Occorre al riguardo chiarire che, ai sensi dell’art. 1102 cod. civ., al condomino è consentito l’uso della cosa comune più intenso ed anche diverso da quello degli altri comproprietari purchè non ne alteri la destinazione ed impedisca agli altri comunisti di farne parimenti uso. Ai fini di stabilire se sia alterata o meno la destinazione della cosa comune ovvero se la sua utilizzazione rientra nel diritto di condominio e, quindi nei poteri spettanti al comunista iure proprietatis, va considerato che il condominio degli edifici si caratterizza per il rapporto di accessorietà e strumentalità fra proprietà individuali e beni comuni ubicati nel fabbricato: è, appunto, in funzione di tale rapporto che è consentita l’utilizzazione più intensa della cosa comune da parte del condomino, semprechè non siano violati i limiti di cui all’art. 1102 cod. civ., nel senso che essa è finalizzata al miglior godimento della proprietà esclusiva facente parte del condominio. Pertanto, l’uso più intenso del bene comune non può consistere nell’utilizzazione compiuta dal condomino al servizio di una unità immobiliare di proprietà esclusiva che sia estranea all’edificio condominiale: in tal caso l’uso del bene comune comporterebbe un asservimento non consentito perchè determinerebbe la creazione di un peso sulla cosa comune che sarebbe gravata da una innovazione pregiudizievole ex art. 1120 cod. civ., per la quale occorre il consenso unanime degli altri condomini. Pertanto, ove il bene comune sia stato destinato anche al servizio di proprietà esclusiva estranea al condominio, l’esistenza di un diritto a tale uso non potrebbe mai trovare fonte nel diritto iure proprietatis esercitato ai sensi dell’art. 1102 cod. civ. ma nella creazione di un diritto di servitù, il cui acquisto può avvenire: 1) per costituzione in base a titolo convenzionale, al quale come si è detto devono partecipare tutti i condomini, occorrendo in tal caso il consenso unanime dei condomini; 2) per destinazione del padre di famiglia o per usucapione, essendo in entrambe tali ipotesi necessarie la presenza di opere visibili e permanenti destinate all’esercizio della servitù.

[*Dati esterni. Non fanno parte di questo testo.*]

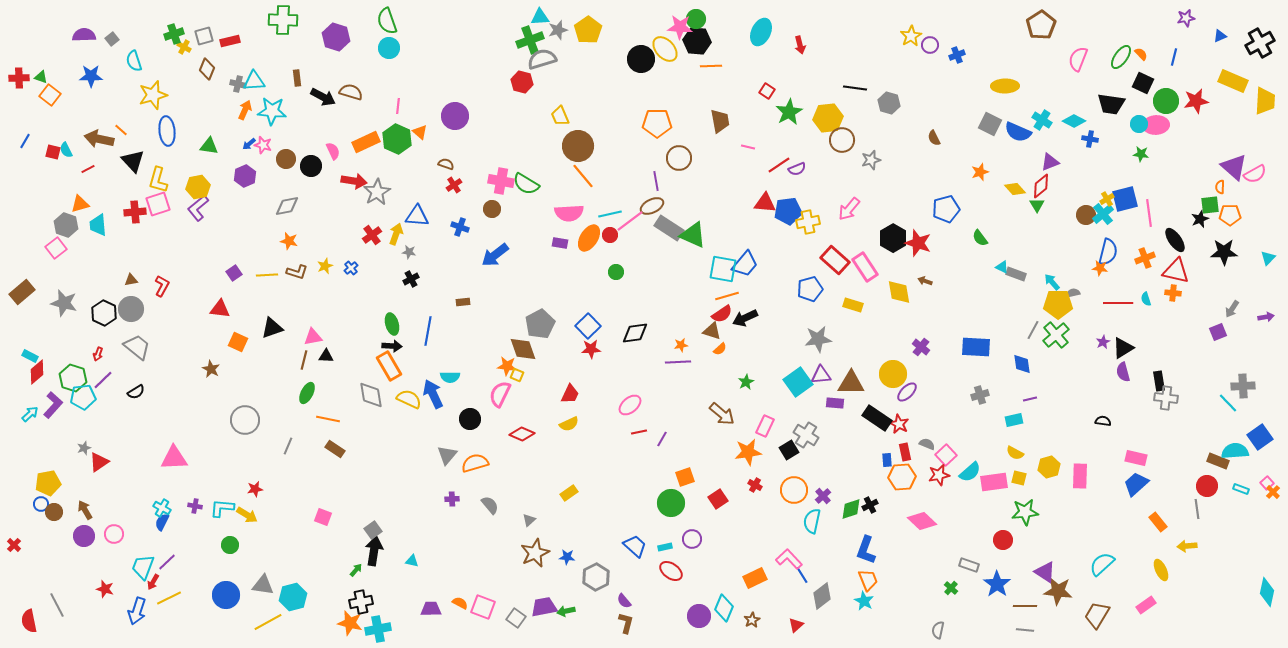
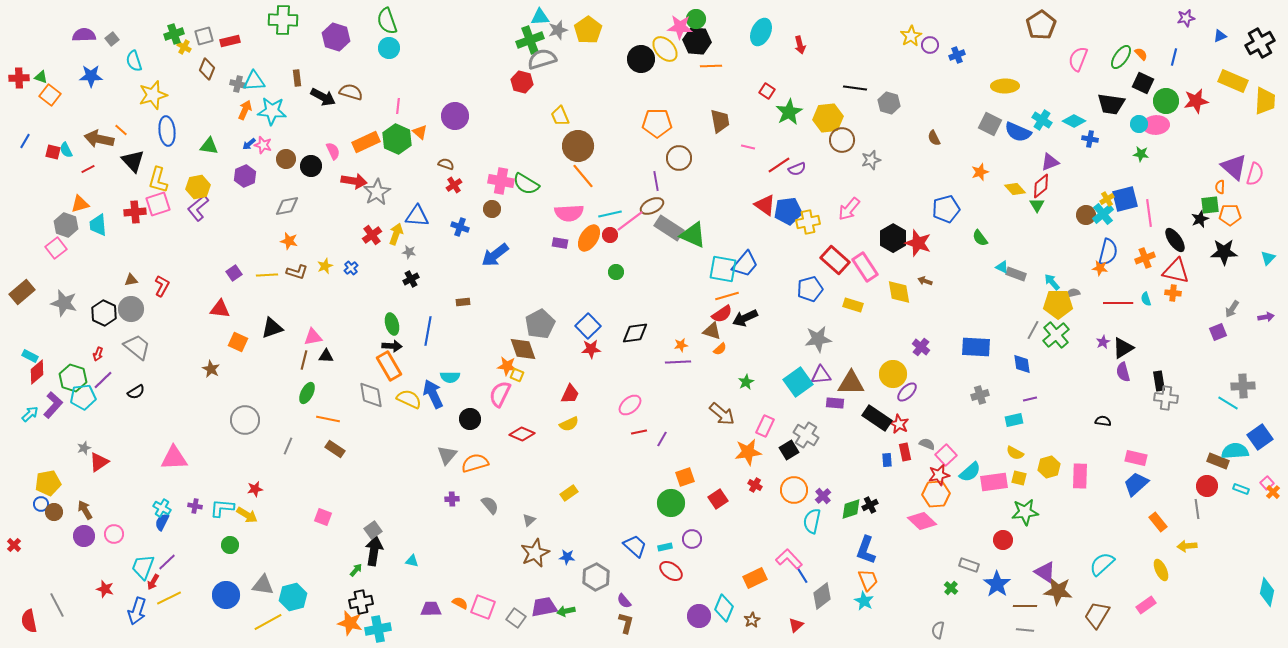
pink semicircle at (1255, 174): rotated 45 degrees counterclockwise
red triangle at (765, 203): moved 2 px down; rotated 30 degrees clockwise
cyan line at (1228, 403): rotated 15 degrees counterclockwise
orange hexagon at (902, 477): moved 34 px right, 17 px down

Nella specie, la sentenza ha correttamente ritenuto illegittimo l’uso del cortile condominiale utilizzato dai ricorrenti per accedere a una loro proprietà esclusiva estranea al condominio, mentre per quel che riguarda la cessione del diritto di uso da parte del C., di cui ancora si fa cenno nel terzo motivo per dedurre che non fosse necessario il consenso del medesimo, vanno ribadite le considerazioni formulate in sede di esame del primo motivo in cui si è evidenziato come l’esame della questione sia preclusa.

Il ricorso va rigettato.

Le spese della presente fase vanno poste in solido a carico dei ricorrenti, risultati soccombenti.

PQM

Rigetta il ricorso.

Condanna i ricorrenti in solido al pagamento in favore del resistente delle spese relative alla presente fase che liquida in Euro 2.200,00 di cui Euro 200,00 per esborsi ed Euro 2.000,00 per onorari di avvocato oltre spese generali ed accessori di legge.

Così deciso in Roma, nella Camera di consiglio, il 9 febbraio 2010.